→ Assignment:
From the listing below, pull out all lines with "each" in them.

→ Given entries:

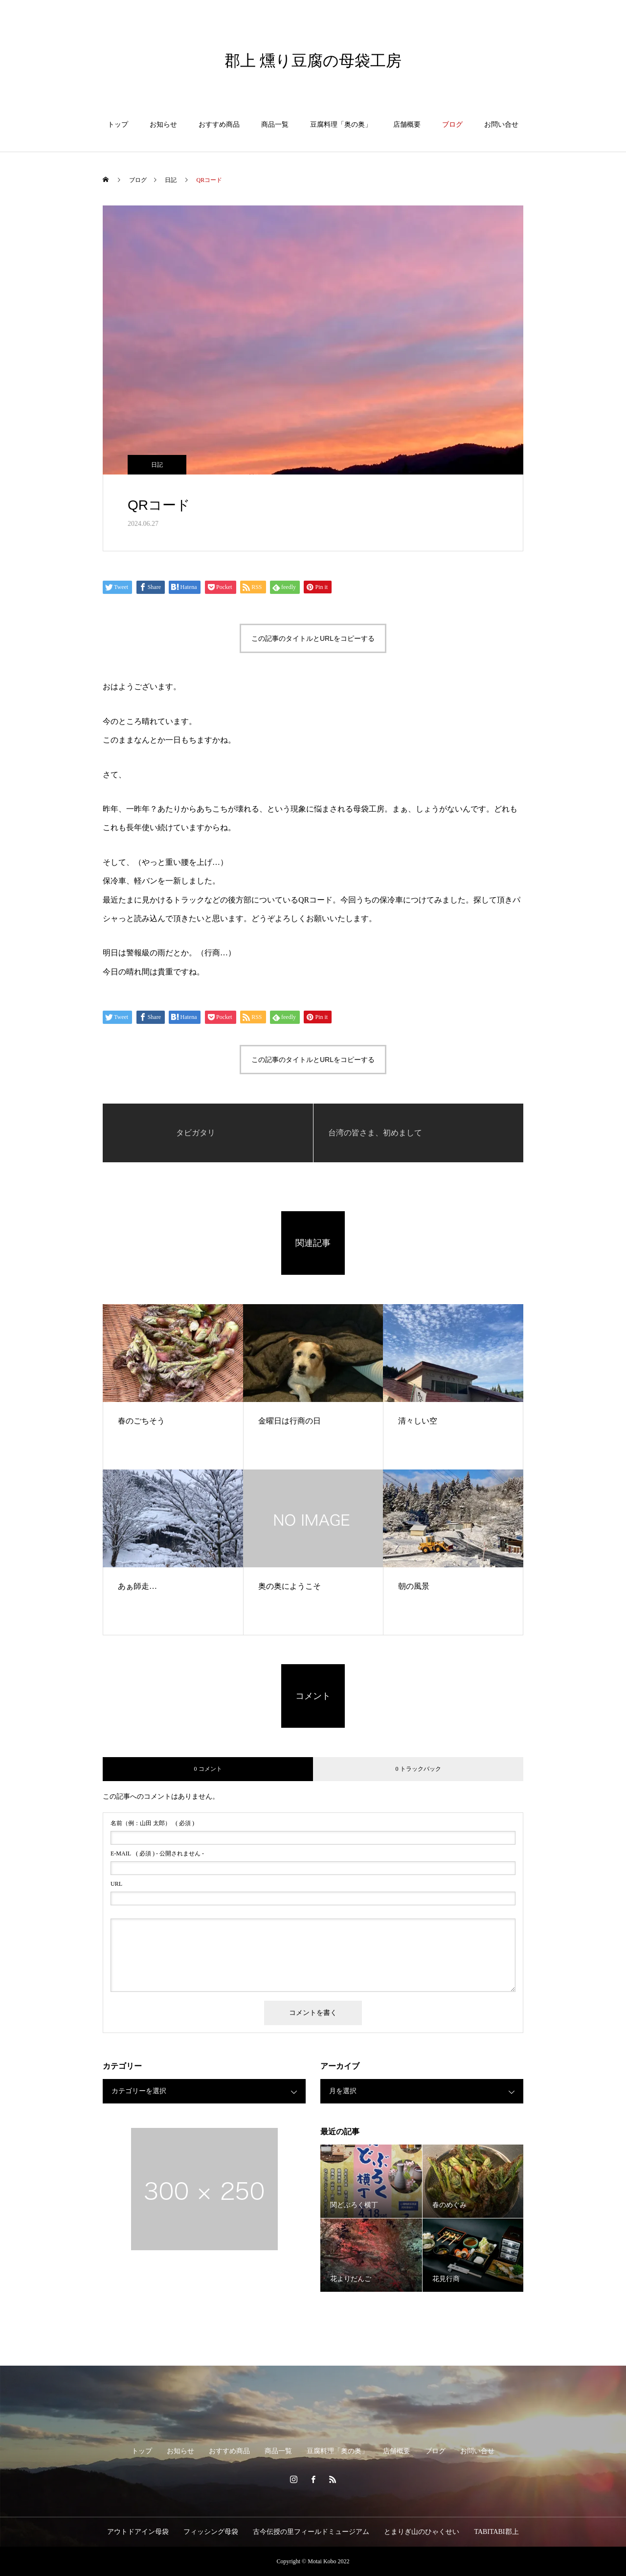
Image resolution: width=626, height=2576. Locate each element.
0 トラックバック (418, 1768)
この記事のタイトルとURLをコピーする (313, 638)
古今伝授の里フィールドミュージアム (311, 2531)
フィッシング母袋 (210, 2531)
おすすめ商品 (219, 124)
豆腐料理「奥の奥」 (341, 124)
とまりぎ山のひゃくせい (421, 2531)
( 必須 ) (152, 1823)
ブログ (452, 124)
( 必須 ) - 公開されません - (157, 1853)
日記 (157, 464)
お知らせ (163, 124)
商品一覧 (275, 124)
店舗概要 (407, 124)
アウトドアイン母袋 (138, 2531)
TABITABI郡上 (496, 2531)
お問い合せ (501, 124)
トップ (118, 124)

---

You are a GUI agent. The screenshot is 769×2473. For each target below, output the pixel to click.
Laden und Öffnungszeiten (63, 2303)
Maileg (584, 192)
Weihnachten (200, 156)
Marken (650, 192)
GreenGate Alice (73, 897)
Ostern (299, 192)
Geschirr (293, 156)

→ Output:
Image resolution: width=626, height=2576. Locate each element.
You are a GUI agent. The screenshot is 769×2473. For each target below, output the pixel to click.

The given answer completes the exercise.